--- TASK TO CARRY OUT ---
The task calls for every line of the data to be retyped exactly.

------ MATERIAL FOR THIS TASK ------

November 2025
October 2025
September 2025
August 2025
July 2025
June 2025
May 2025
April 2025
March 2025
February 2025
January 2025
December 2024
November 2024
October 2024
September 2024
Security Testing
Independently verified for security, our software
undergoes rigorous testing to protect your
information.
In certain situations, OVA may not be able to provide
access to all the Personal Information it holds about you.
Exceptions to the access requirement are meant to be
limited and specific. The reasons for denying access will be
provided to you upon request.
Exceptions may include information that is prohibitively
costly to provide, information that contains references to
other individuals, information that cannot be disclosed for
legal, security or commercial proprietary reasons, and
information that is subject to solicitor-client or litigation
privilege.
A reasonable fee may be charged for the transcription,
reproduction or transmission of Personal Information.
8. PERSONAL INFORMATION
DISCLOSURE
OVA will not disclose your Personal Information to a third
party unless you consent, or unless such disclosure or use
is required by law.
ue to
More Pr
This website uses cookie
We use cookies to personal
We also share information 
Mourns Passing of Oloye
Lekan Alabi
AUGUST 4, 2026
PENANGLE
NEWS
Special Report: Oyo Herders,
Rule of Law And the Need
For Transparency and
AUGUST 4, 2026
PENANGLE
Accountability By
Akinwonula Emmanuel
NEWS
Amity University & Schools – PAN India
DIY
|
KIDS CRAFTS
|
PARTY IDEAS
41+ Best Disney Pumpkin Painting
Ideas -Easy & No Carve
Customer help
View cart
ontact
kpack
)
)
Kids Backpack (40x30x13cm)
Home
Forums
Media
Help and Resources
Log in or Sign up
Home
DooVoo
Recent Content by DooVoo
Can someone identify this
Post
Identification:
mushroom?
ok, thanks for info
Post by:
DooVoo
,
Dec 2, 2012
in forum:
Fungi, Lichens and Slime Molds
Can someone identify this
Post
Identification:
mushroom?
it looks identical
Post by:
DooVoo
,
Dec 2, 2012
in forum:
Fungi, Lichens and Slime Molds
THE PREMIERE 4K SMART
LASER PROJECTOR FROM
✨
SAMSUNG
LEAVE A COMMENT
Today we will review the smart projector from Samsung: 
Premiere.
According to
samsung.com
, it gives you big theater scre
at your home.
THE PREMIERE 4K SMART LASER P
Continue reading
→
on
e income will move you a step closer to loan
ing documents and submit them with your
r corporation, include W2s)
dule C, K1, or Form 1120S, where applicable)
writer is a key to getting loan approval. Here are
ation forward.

------

--- RESULT OF THE EXERCISE ---
November 2025
October 2025
September 2025
August 2025
July 2025
June 2025
May 2025
April 2025
March 2025
February 2025
January 2025
December 2024
November 2024
October 2024
September 2024
Security Testing
Independently verified for security, our software
undergoes rigorous testing to protect your
information.
In certain situations, OVA may not be able to provide
access to all the Personal Information it holds about you.
Exceptions to the access requirement are meant to be
limited and specific. The reasons for denying access will be
provided to you upon request.
Exceptions may include information that is prohibitively
costly to provide, information that contains references to
other individuals, information that cannot be disclosed for
legal, security or commercial proprietary reasons, and
information that is subject to solicitor-client or litigation
privilege.
A reasonable fee may be charged for the transcription,
reproduction or transmission of Personal Information.
8. PERSONAL INFORMATION
DISCLOSURE
OVA will not disclose your Personal Information to a third
party unless you consent, or unless such disclosure or use
is required by law.
ue to
More Pr
This website uses cookie
We use cookies to personal
We also share information 
Mourns Passing of Oloye
Lekan Alabi
AUGUST 4, 2026
PENANGLE
NEWS
Special Report: Oyo Herders,
Rule of Law And the Need
For Transparency and
AUGUST 4, 2026
PENANGLE
Accountability By
Akinwonula Emmanuel
NEWS
Amity University & Schools – PAN India
DIY
|
KIDS CRAFTS
|
PARTY IDEAS
41+ Best Disney Pumpkin Painting
Ideas -Easy & No Carve
Customer help
View cart
ontact
kpack
)
)
Kids Backpack (40x30x13cm)
Home
Forums
Media
Help and Resources
Log in or Sign up
Home
DooVoo
Recent Content by DooVoo
Can someone identify this
Post
Identification:
mushroom?
ok, thanks for info
Post by:
DooVoo
,
Dec 2, 2012
in forum:
Fungi, Lichens and Slime Molds
Can someone identify this
Post
Identification:
mushroom?
it looks identical
Post by:
DooVoo
,
Dec 2, 2012
in forum:
Fungi, Lichens and Slime Molds
THE PREMIERE 4K SMART
LASER PROJECTOR FROM
✨
SAMSUNG
LEAVE A COMMENT
Today we will review the smart projector from Samsung: 
Premiere.
According to
samsung.com
, it gives you big theater scre
at your home.
THE PREMIERE 4K SMART LASER P
Continue reading
→
on
e income will move you a step closer to loan
ing documents and submit them with your
r corporation, include W2s)
dule C, K1, or Form 1120S, where applicable)
writer is a key to getting loan approval. Here are
ation forward.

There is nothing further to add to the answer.